(Collected data)
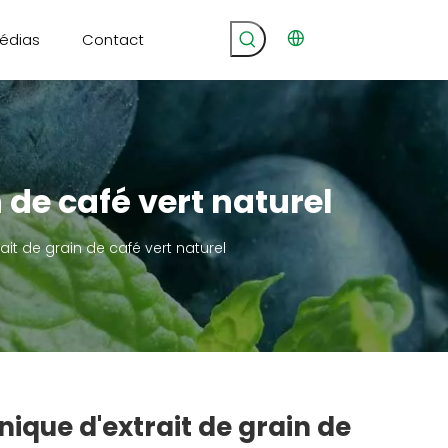
édias
Contact
 de café vert naturel
it de grain de café vert naturel
ique d'extrait de grain de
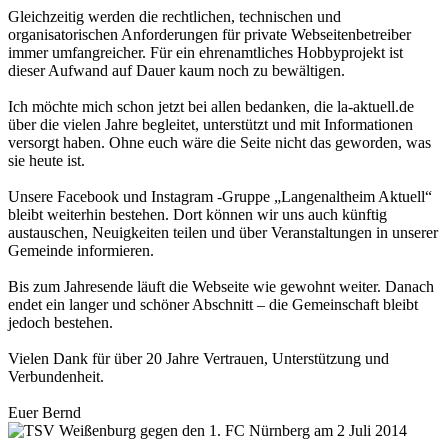
Gleichzeitig werden die rechtlichen, technischen und
organisatorischen Anforderungen für private Webseitenbetreiber
immer umfangreicher. Für ein ehrenamtliches Hobbyprojekt ist
dieser Aufwand auf Dauer kaum noch zu bewältigen.
Ich möchte mich schon jetzt bei allen bedanken, die la-aktuell.de
über die vielen Jahre begleitet, unterstützt und mit Informationen
versorgt haben. Ohne euch wäre die Seite nicht das geworden, was
sie heute ist.
Unsere Facebook und Instagram -Gruppe „Langenaltheim Aktuell“
bleibt weiterhin bestehen. Dort können wir uns auch künftig
austauschen, Neuigkeiten teilen und über Veranstaltungen in unserer
Gemeinde informieren.
Bis zum Jahresende läuft die Webseite wie gewohnt weiter. Danach
endet ein langer und schöner Abschnitt – die Gemeinschaft bleibt
jedoch bestehen.
Vielen Dank für über 20 Jahre Vertrauen, Unterstützung und
Verbundenheit.
Euer Bernd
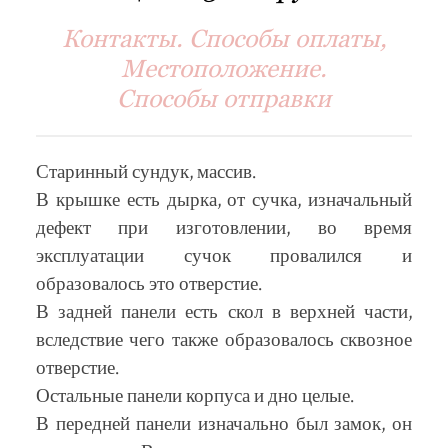
Контакты. Способы оплаты,
Местоположение.
Способы отправки
Старинный сундук, массив.
В крышке есть дырка, от сучка, изначальный
дефект при изготовлении, во время
эксплуатации сучок провалился и
образовалось это отверстие.
В задней панели есть скол в верхней части,
вследствие чего также образовалось сквозное
отверстие.
Остальные панели корпуса и дно целые.
В передней панели изначально был замок, он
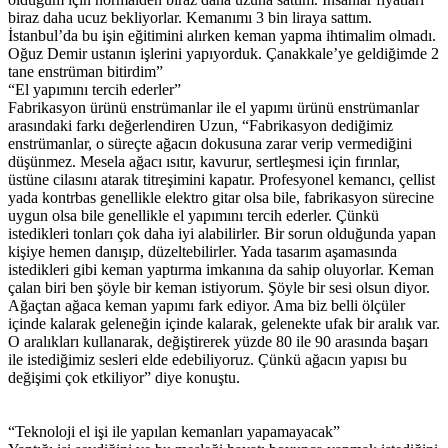
biraz daha ucuz bekliyorlar. Kemanımı 3 bin liraya sattım.
İstanbul’da bu işin eğitimini alırken keman yapma ihtimalim olmadı.
Oğuz Demir ustanın işlerini yapıyorduk. Çanakkale’ye geldiğimde 2
tane enstrüman bitirdim”
“El yapımını tercih ederler”
Fabrikasyon ürünü enstrümanlar ile el yapımı ürünü enstrümanlar
arasındaki farkı değerlendiren Uzun, “Fabrikasyon dediğimiz
enstrümanlar, o süreçte ağacın dokusuna zarar verip vermediğini
düşünmez. Mesela ağacı ısıtır, kavurur, sertleşmesi için fırınlar,
üstüne cilasını atarak titreşimini kapatır. Profesyonel kemancı, çellist
yada kontrbas genellikle elektro gitar olsa bile, fabrikasyon sürecine
uygun olsa bile genellikle el yapımını tercih ederler. Çünkü
istedikleri tonları çok daha iyi alabilirler. Bir sorun olduğunda yapan
kişiye hemen danışıp, düzeltebilirler. Yada tasarım aşamasında
istedikleri gibi keman yaptırma imkanına da sahip oluyorlar. Keman
çalan biri ben şöyle bir keman istiyorum. Şöyle bir sesi olsun diyor.
Ağaçtan ağaca keman yapımı fark ediyor. Ama biz belli ölçüler
içinde kalarak geleneğin içinde kalarak, gelenekte ufak bir aralık var.
O aralıkları kullanarak, değiştirerek yüzde 80 ile 90 arasında başarı
ile istediğimiz sesleri elde edebiliyoruz. Çünkü ağacın yapısı bu
değişimi çok etkiliyor” diye konuştu.
“Teknoloji el işi ile yapılan kemanları yapamayacak”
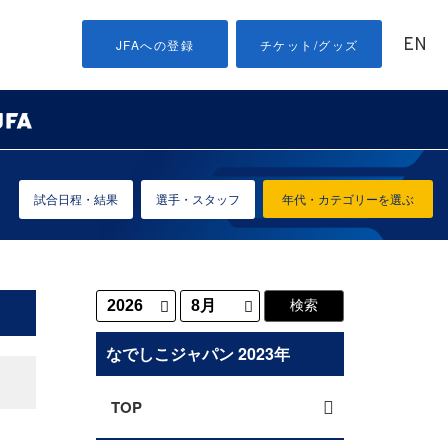
EN
JFAへの登録
チケット/グッズ
試合日程・結果
選手・スタッフ
年代・カテゴリーを選ぶ
なでしこジャパン 2023年
TOP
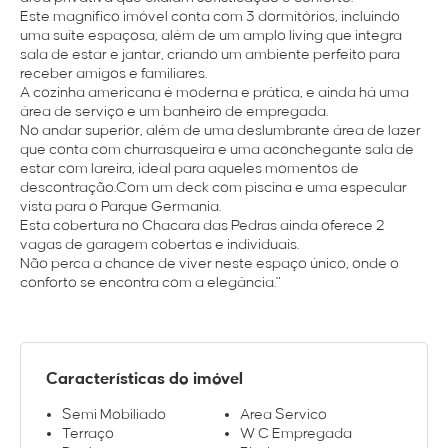
Este magnífico imóvel conta com 3 dormitórios, incluindo
uma suíte espaçosa, além de um amplo living que integra
sala de estar e jantar, criando um ambiente perfeito para
receber amigos e familiares.
A cozinha americana é moderna e prática, e ainda há uma
área de serviço e um banheiro de empregada.
No andar superior, além de uma deslumbrante área de lazer
que conta com churrasqueira e uma aconchegante sala de
estar com lareira, ideal para aqueles momentos de
descontração.Com um deck com piscina e uma especular
vista para o Parque Germania.
Esta cobertura no Chacara das Pedras ainda oferece 2
vagas de garagem cobertas e individuais.
Não perca a chance de viver neste espaço único, onde o
conforto se encontra com a elegância."
Características do imóvel
Semi Mobiliado
Area Servico
Terraço
W C Empregada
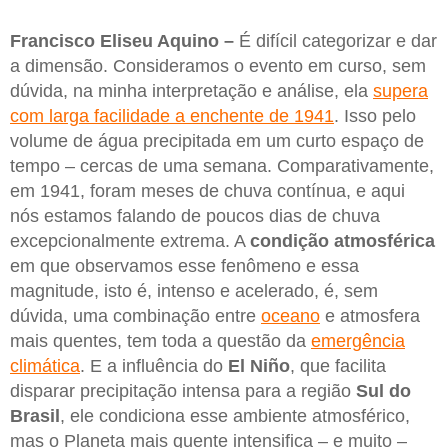
Francisco Eliseu Aquino –
É difícil categorizar e dar
a dimensão. Consideramos o evento em curso, sem
dúvida, na minha interpretação e análise, ela
supera
com larga facilidade a enchente de 1941
. Isso pelo
volume de água precipitada em um curto espaço de
tempo – cercas de uma semana. Comparativamente,
em 1941, foram meses de chuva contínua, e aqui
nós estamos falando de poucos dias de chuva
excepcionalmente extrema. A
condição atmosférica
em que observamos esse fenômeno e essa
magnitude, isto é, intenso e acelerado, é, sem
dúvida, uma combinação entre
oceano
e atmosfera
mais quentes, tem toda a questão da
emergência
climática
. E a influência do
El Niño
, que facilita
disparar precipitação intensa para a região
Sul do
Brasil
, ele condiciona esse ambiente atmosférico,
mas o Planeta mais quente intensifica – e muito –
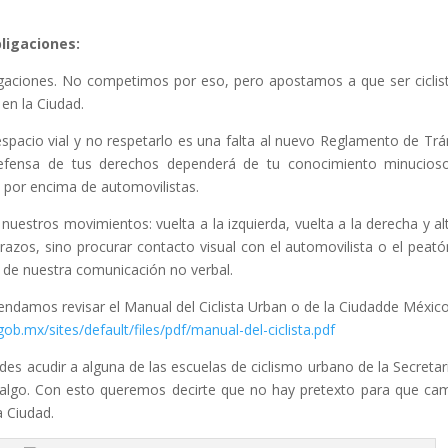
ligaciones:
ligaciones. No competimos por eso, pero apostamos a que ser ciclis
en la Ciudad.
espacio vial y no respetarlo es una falta al nuevo Reglamento de Trá
efensa de tus derechos dependerá de tu conocimiento minucios
as por encima de automovilistas.
uestros movimientos: vuelta a la izquierda, vuelta a la derecha y alt
brazos, sino procurar contacto visual con el automovilista o el peató
o de nuestra comunicación no verbal.
ndamos revisar el Manual del Ciclista Urban o de la Ciudadde Méxic
gob.mx/sites/default/files/pdf/manual-del-ciclista.pdf
edes acudir a alguna de las escuelas de ciclismo urbano de la Secretar
algo. Con esto queremos decirte que no hay pretexto para que ca
a Ciudad.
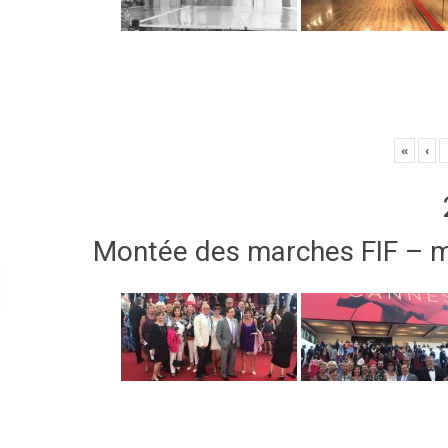
«
‹
Montée des marches FIF – 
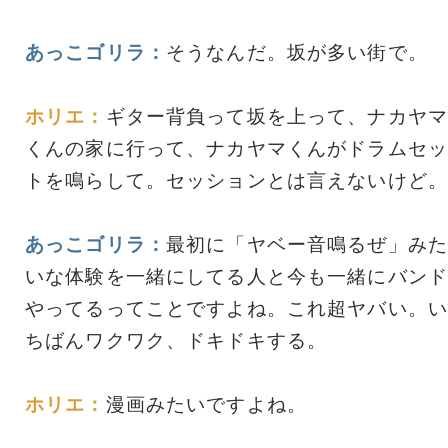
あっこゴリラ：
そうなんだ。坂が多い街で。
ホリエ：
ギター背負って坂を上って、ナカヤマ
くんの家に行って、ナカヤマくんがドラムセッ
トを鳴らして。セッションとは言えないけど。
あっこゴリラ：
最初に「ヤベー音鳴るぜ」みた
いな体験を一緒にしてる人と今も一緒にバンド
やってるってことですよね。これ超ヤバい。い
ちばんワクワク、ドキドキする。
ホリエ：
漫画みたいですよね。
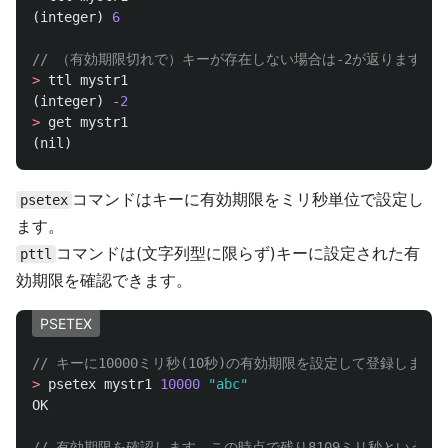
(
integer
)
6
// （有効期限切れで）キーが存在しない場合は-2が返ります
>
ttl
mystr1
(
integer
)
-
2
>
get
mystr1
(
nil
)
コマンドはキーに有効期限をミリ秒単位で設定し
psetex
ます。
コマンドは(文字列型に限らず)キーに設定された有
pttl
効期限を確認できます。
PSETEX
// キーに10000ミリ秒(10秒)の有効期限を設定して登録します
>
psetex
mystr1
10000
"abc"
OK
// 有効期限を確認します、この時点で残り8109ミリ秒というこ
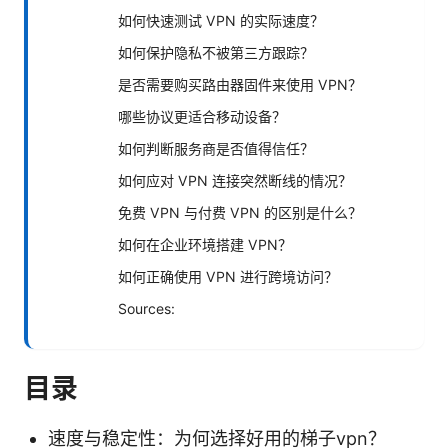
如何快速测试 VPN 的实际速度？
如何保护隐私不被第三方跟踪？
是否需要购买路由器固件来使用 VPN？
哪些协议更适合移动设备？
如何判断服务商是否值得信任？
如何应对 VPN 连接突然断线的情况？
免费 VPN 与付费 VPN 的区别是什么？
如何在企业环境搭建 VPN？
如何正确使用 VPN 进行跨境访问？
Sources:
目录
速度与稳定性：为何选择好用的梯子vpn？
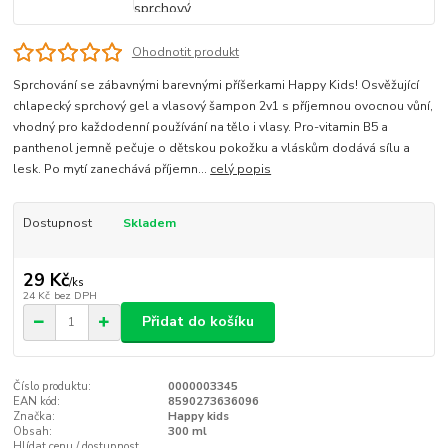
Ohodnotit produkt
Sprchování se zábavnými barevnými příšerkami Happy Kids! Osvěžující
chlapecký sprchový gel a vlasový šampon 2v1 s příjemnou ovocnou vůní,
vhodný pro každodenní používání na tělo i vlasy. Pro-vitamin B5 a
panthenol jemně pečuje o dětskou pokožku a vláskům dodává sílu a
lesk. Po mytí zanechává příjemn...
celý popis
Dostupnost
Skladem
29 Kč
/
ks
24 Kč
bez DPH
Přidat do košíku
Číslo produktu:
0000003345
EAN kód:
8590273636096
Značka:
Happy kids
Obsah:
300 ml
Hlídat cenu / dostupnost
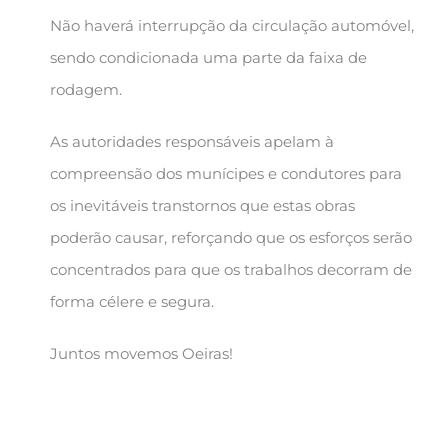
Não haverá interrupção da circulação automóvel,
sendo condicionada uma parte da faixa de
rodagem.
As autoridades responsáveis apelam à
compreensão dos munícipes e condutores para
os inevitáveis transtornos que estas obras
poderão causar, reforçando que os esforços serão
concentrados para que os trabalhos decorram de
forma célere e segura.
Juntos movemos Oeiras!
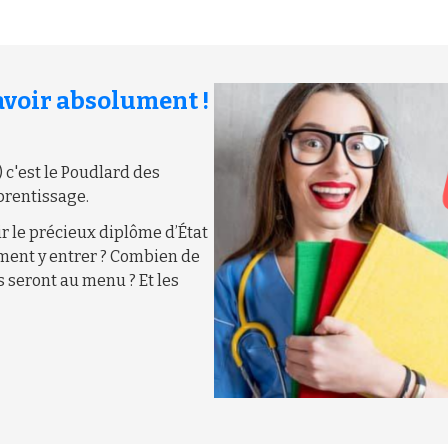
savoir absolument !
) c'est le Poudlard des
pprentissage.
r le précieux diplôme d’État
mment y entrer ? Combien de
 seront au menu ? Et les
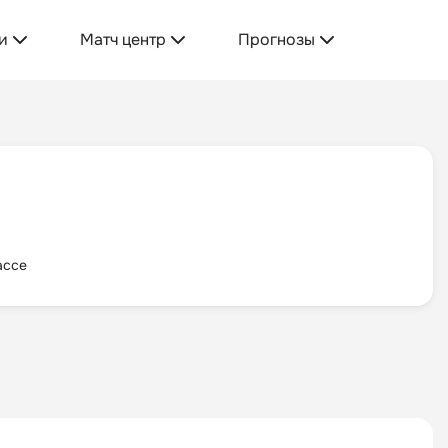
и
Матч центр
Прогнозы
ассе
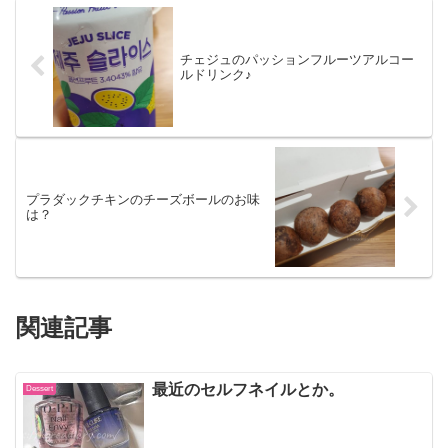
チェジュのパッションフルーツアルコー
ルドリンク♪
プラダックチキンのチーズボールのお味
は？
関連記事
最近のセルフネイルとか。
Dessert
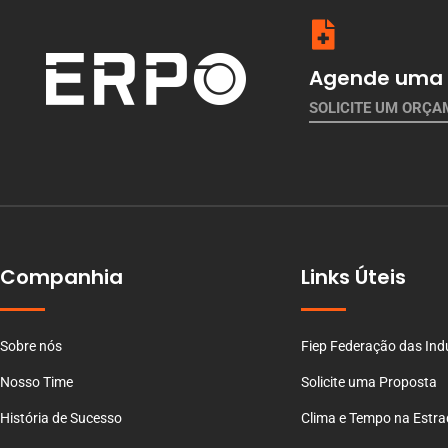
Agende uma 
SOLICITE UM ORÇ
Companhia
Links Úteis
Sobre nós
Fiep Federação das Ind
Nosso Time
Solicite uma Proposta
História de Sucesso
Clima e Tempo na Estr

▸ Task to carry out: Among the records above, locate the line containing "lesk. Po mytí zanechává příjemn..." and the line containing "poderão causar, reforçando", then transcribe exactly the lines starting at the first and ending at the second, with no pictures.

▸ Reply:
lesk. Po mytí zanechává příjemn...
celý popis
Dostupnost
Skladem
29 Kč
/
ks
24 Kč
bez DPH
Přidat do košíku
Číslo produktu:
0000003345
EAN kód:
8590273636096
Značka:
Happy kids
Obsah:
300 ml
Hlídat cenu / dostupnost
Não haverá interrupção da circulação automóvel,
sendo condicionada uma parte da faixa de
rodagem.
As autoridades responsáveis apelam à
compreensão dos munícipes e condutores para
os inevitáveis transtornos que estas obras
poderão causar, reforçando que os esforços serão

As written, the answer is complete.